More problematically, news reports consistently referred to her as an ex-stripper, although she says she hadn’t danced for years.

“I thought if they’re going to keep publishing that, I’m going to become one again.”

She returned to the pole, got the naked news job, and kept building her profile to the extent that she claims her co-workers at a Hamilton strip club became resentful, and bullied her out of the place.

In need of extra cash, and being constantly asked for “the other” by her private lap dance clients, she says she decided to finally cross the line into sex work two years ago, setting her prices at an astronomical level because she didn’t really want to do it.

She had no idea that punters would pay that amount, let alone that she would actually enjoy the work.

Lewis says she has no regrets about her career, that it takes no toll. On the other hand, she admits her pride prevents her from acknowledging a downside to anything she does. It’s clear her work has come at some cost, that it has made relationships difficult.

Lewis maintains a hypervigilant level of security around her home life, responding to any questions about it with a prickly defensiveness.

She recently had a scare when a session with a likely methed-up client went awry, although Lewis says it was her only job that has ever gone badly, and ended without the man laying a finger on her.

Nevertheless, her mother worries that Lewis’s child “will grow up without a mother”.

Her work has also estranged her from her family. Lewis spent Christmas apart from her relatives, with whom she had been feuding since she claims her aunt showed other family members, including her grandmother, explicit pictures from her website.

Their condemnation particularly rankles with Lewis, given that other family members have worked in the industry.

Says Fitch: “Some in the family don’t agree with what she does. She might feel that’s hypocritical. But she’s got to learn to treat people with respect.”

Fitch says she craves a close mother-daughter relationship, but Lewis won’t return her calls.

“I couldn’t have given her more than what I’ve given,” she says, listing various crises in her daughter’s life when she has come to her aid.

“But she doesn’t let her guard down. When she was pregnant, she cut me right out of her life. The knife came down. I found that the hardest thing.”

She says much of the family’s issues with Lewis are less to do with her job, than the way she treats them. The narcissistic self-belief and penchant for drama that have kept her in the media spotlight have also wreaked havoc on family relationships.

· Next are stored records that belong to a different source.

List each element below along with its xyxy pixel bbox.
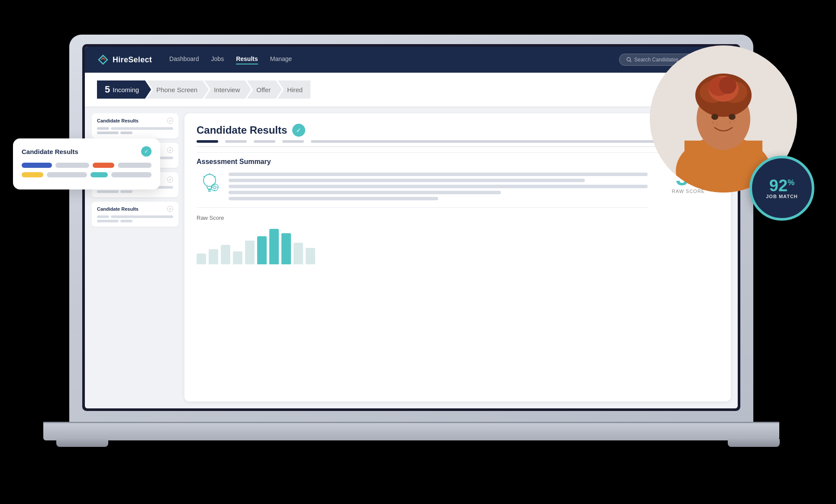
tab-4[interactable] (282, 140, 304, 143)
nav-jobs[interactable]: Jobs (211, 55, 224, 64)
nav-links: Dashboard Jobs Results Manage (169, 55, 619, 64)
chart-section: Raw Score (197, 215, 648, 264)
job-match-badge: 92% JOB MATCH (749, 156, 814, 221)
pipeline-bar: 5 Incoming Phone Screen Interview (85, 73, 738, 106)
floating-card-header: Candidate Results ✓ (22, 146, 152, 157)
assessment-lines (229, 173, 648, 200)
assessment-section: Assessment Summary (197, 158, 719, 391)
svg-point-6 (213, 186, 216, 189)
svg-point-21 (719, 77, 736, 94)
svg-rect-9 (211, 187, 213, 188)
card-bars-4 (97, 215, 173, 222)
floating-card-check: ✓ (141, 146, 152, 157)
svg-rect-10 (217, 187, 219, 188)
panel-title-row: Candidate Results ✓ (197, 124, 719, 137)
chart-bar-3 (221, 245, 230, 264)
bar-gray-1 (55, 163, 89, 168)
tab-1[interactable] (197, 140, 218, 143)
nav-logo: HireSelect (97, 54, 152, 66)
results-right: Results 36 RAW SCORE (658, 158, 719, 391)
score-divider (197, 207, 648, 208)
svg-point-23 (729, 114, 736, 120)
bar-yellow (22, 172, 43, 177)
svg-rect-8 (214, 189, 215, 191)
tab-2[interactable] (225, 140, 247, 143)
float-bar-row-1 (22, 163, 152, 168)
card-check-3: ✓ (167, 177, 173, 183)
card-check-1: ✓ (167, 118, 173, 124)
laptop-body: HireSelect Dashboard Jobs Results Manage (69, 35, 753, 424)
assessment-title: Assessment Summary (197, 158, 648, 166)
scene: HireSelect Dashboard Jobs Results Manage (0, 0, 836, 504)
candidate-card-1[interactable]: Candidate Results ✓ (92, 113, 178, 138)
laptop-foot-right (728, 439, 780, 447)
panel-title: Candidate Results (197, 124, 287, 136)
match-label: JOB MATCH (766, 194, 798, 199)
svg-point-22 (711, 114, 718, 120)
chart-bar-2 (209, 249, 218, 264)
chart-bar-6 (257, 236, 267, 264)
app-container: HireSelect Dashboard Jobs Results Manage (85, 47, 738, 408)
svg-point-24 (712, 122, 713, 123)
bar-gray-3 (47, 172, 87, 177)
divider (197, 152, 719, 153)
panel-check-icon: ✓ (292, 124, 305, 137)
nav-manage[interactable]: Manage (270, 55, 292, 64)
screen-bezel: HireSelect Dashboard Jobs Results Manage (82, 44, 740, 411)
nav-results[interactable]: Results (236, 55, 258, 64)
bar-chart (197, 225, 648, 264)
stage-incoming[interactable]: 5 Incoming (97, 80, 151, 99)
search-icon (626, 57, 632, 62)
bar-gray-4 (111, 172, 152, 177)
floating-card-title: Candidate Results (22, 148, 78, 155)
laptop-foot-left (56, 439, 108, 447)
stage-hired[interactable]: Hired (278, 80, 310, 99)
nav-bar: HireSelect Dashboard Jobs Results Manage (85, 47, 738, 73)
card-bars-1 (97, 127, 173, 134)
chart-title: Raw Score (197, 215, 648, 221)
svg-point-26 (729, 122, 731, 123)
chart-bar-9 (294, 243, 303, 264)
hireselect-logo-icon (97, 54, 109, 66)
bar-teal (90, 172, 108, 177)
logo-text: HireSelect (113, 55, 152, 64)
chart-bar-7 (269, 229, 279, 264)
card-title-1: Candidate Results (97, 118, 139, 123)
chart-bar-4 (233, 251, 242, 264)
assessment-icon-area (197, 171, 648, 200)
stage-offer[interactable]: Offer (247, 80, 282, 99)
stage-phone-screen[interactable]: Phone Screen (147, 80, 209, 99)
chart-bar-8 (281, 233, 291, 264)
tab-bar (197, 140, 719, 147)
floating-candidate-card[interactable]: Candidate Results ✓ (13, 138, 160, 189)
candidate-card-4[interactable]: Candidate Results ✓ (92, 202, 178, 227)
bar-blue (22, 163, 52, 168)
assessment-left: Assessment Summary (197, 158, 648, 391)
svg-point-4 (203, 174, 216, 186)
nav-dashboard[interactable]: Dashboard (169, 55, 199, 64)
chart-bar-1 (197, 254, 206, 264)
svg-point-25 (717, 124, 718, 125)
bar-gray-2 (118, 163, 152, 168)
bar-orange (93, 163, 114, 168)
stage-interview[interactable]: Interview (204, 80, 251, 99)
svg-rect-7 (214, 183, 215, 185)
float-bar-row-2 (22, 172, 152, 177)
svg-point-0 (627, 58, 630, 61)
laptop-base (43, 423, 779, 440)
svg-point-27 (734, 121, 735, 122)
tab-3[interactable] (254, 140, 275, 143)
main-panel: Candidate Results ✓ (184, 113, 731, 401)
card-title-4: Candidate Results (97, 206, 139, 212)
chart-bar-5 (245, 241, 255, 264)
chart-bar-10 (306, 248, 315, 264)
card-check-4: ✓ (167, 206, 173, 212)
main-content: Candidate Results ✓ Candidat (85, 106, 738, 408)
match-percent: 92% (769, 177, 794, 194)
laptop-screen: HireSelect Dashboard Jobs Results Manage (85, 47, 738, 408)
card-check-2: ✓ (167, 147, 173, 153)
lightbulb-icon (197, 171, 223, 197)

She claims Lewis plays people off against each other, manipulates the information she holds about them, and is indifferent to the consequences.

Lewis is not invited to her sister’s upcoming wedding, not because she is a prostitute, but because years ago, while staying with her and her partner in Queenstown, she made allegations about him to the police.

Says Fitch: “I’m Lisa’s biggest supporter. She is beautiful. She’s top at what she does. She’s a wonderful mum. I see her doing extremely well in the future; I think she’s going to run in politics.

“But with all this retaliation and cutting off people, she must get lonely. I have grave concerns that she’s going to find it very hard as she gets older.”

Lewis says she holds no grudge against Fitch for whatever failings she might have shown as a mother. She acknowledges Fitch trying to do her best, and credits her as the only person who has consistently supported her career.

Lewis says if she is aloof, it’s only because she “never felt I had a mother or father that were really there for me growing up”.

“[It] makes it easy to understand why I left home so young, and lived this life experience I have lived.”

But when she learns her mother has brought up parts of her life she herself has left out, Lewis suddenly becomes aerated.

To her, her mother’s contributions to the story – about her week in an institution, her self-harm – don’t make her appear sympathetic, only weak.

Lewis ends the phone call, and cancels a scheduled photo shoot. Later, a legal letter arrives, containing a list of the parts of her life she wants expunged from the record.

She is extremely uncomfortable with losing control over the story, with someone else having a say in how her life is described. That’s not how it is supposed to work, she says.